Analysis functions

Correlation Function: The correlation function is used to investigate temporal relationships within a signal or between two signals. The autocorrelation function considers the investigation with one signal and is defined by:

\[ \psi_{xx}(\tau) = \lim_{T \to \infty} \frac{1}{T} \int_0^T x(t)x(t+\tau)dt. \]

The function is symmetric (\(\psi_{xx}(\tau) = \psi_{xx}(-\tau)\)) due to the commutativity of the factors of the product in the integrand. For two different signals \(x\) and \(y\), the cross-correlation function can be calculated:

\[ \psi_{xy}(\tau) = \lim_{T \to \infty} \frac{1}{T} \int_0^T x(t)y(t+\tau)dt. \]

The function does not have symmetry (\(\psi_{xy}(\tau) = \psi_{yx}(-\tau)\)).

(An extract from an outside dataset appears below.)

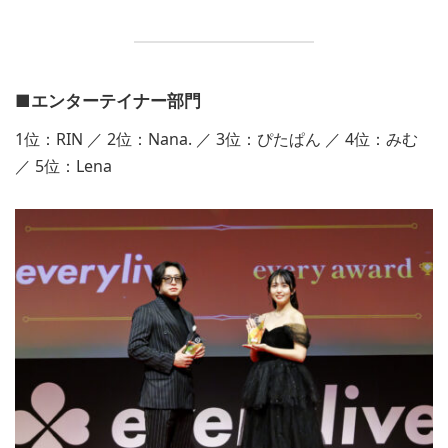
■エンターテイナー部門
1位：RIN ／ 2位：Nana. ／ 3位：ぴたぱん ／ 4位：みむ
／ 5位：Lena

Power Spectral Density: The power spectral density (or simply, power spectrum) for a signal indicates the distribution of the power of the signal across different frequencies and can be derived from the autocorrelation function:

\[ S_{xx}(f) = \int_{-\infty}^{+\infty} \psi(\tau)e^{-j2\pi f\tau}d\tau. \]

The relationship between the correlation function and the power spectrum is thus given by Fourier transformation:

\[ \psi_{xx}(\tau) = \int_{-\infty}^{+\infty} S_{xx}(f)e^{j2\pi f\tau}df. \]

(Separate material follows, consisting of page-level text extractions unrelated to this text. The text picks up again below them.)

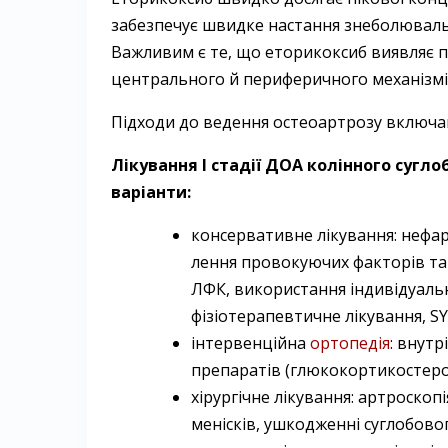
забезпечує швидке настання знеболювальн
Важливим є те, що еторикоксиб виявляє п
цент­рального й периферичного механізмів б
Підходи до ведення остеоартрозу включаю
Лікування І стадії ДОА колінного сугл
варіанти:
консервативне лікування: нефар
лення провокуючих факторів та ї
ЛФК, використання індивідуальн
фізіотерапев­тичне лікування, 
інтервенційна
ортопедія
: внут
препаратів (глюкокортикостерої
хірургічне лікування: артроско
меніс­ків, ушкодженні суглобово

Due to the properties of the Fourier transformation, the power spectrum is also symmetric \(S_{xx}(-f) = S_{xx}(f)\). As with the autocorrelation function, only the one-sided spectrum is considered for physical relevance:

\[ G_{xx}(f) = 2S_{xx}(f), \quad f \geq 0. \]

For two signals, the cross-power spectrum can be calculated:

\[ \underline{S}_{xy}(f) = \int_{-\infty}^{+\infty} \psi_{xy}(\tau)e^{-j2\pi f\tau}d\tau. \]

The cross-power spectrum has the following properties:

\[ \underline{S}_{xy}(-f) = \underline{S}_{xy}^*(f) \quad \text{and} \quad \underline{S}_{xy}(f) = \underline{S}_{yx}^*(f). \]

Here too, it makes sense to restrict the spectrum to positive frequencies, and one obtains for the one-sided spectrum \(\underline{G}_{xy} = 2\underline{S}_{xy}(f)\), \(f \geq 0\).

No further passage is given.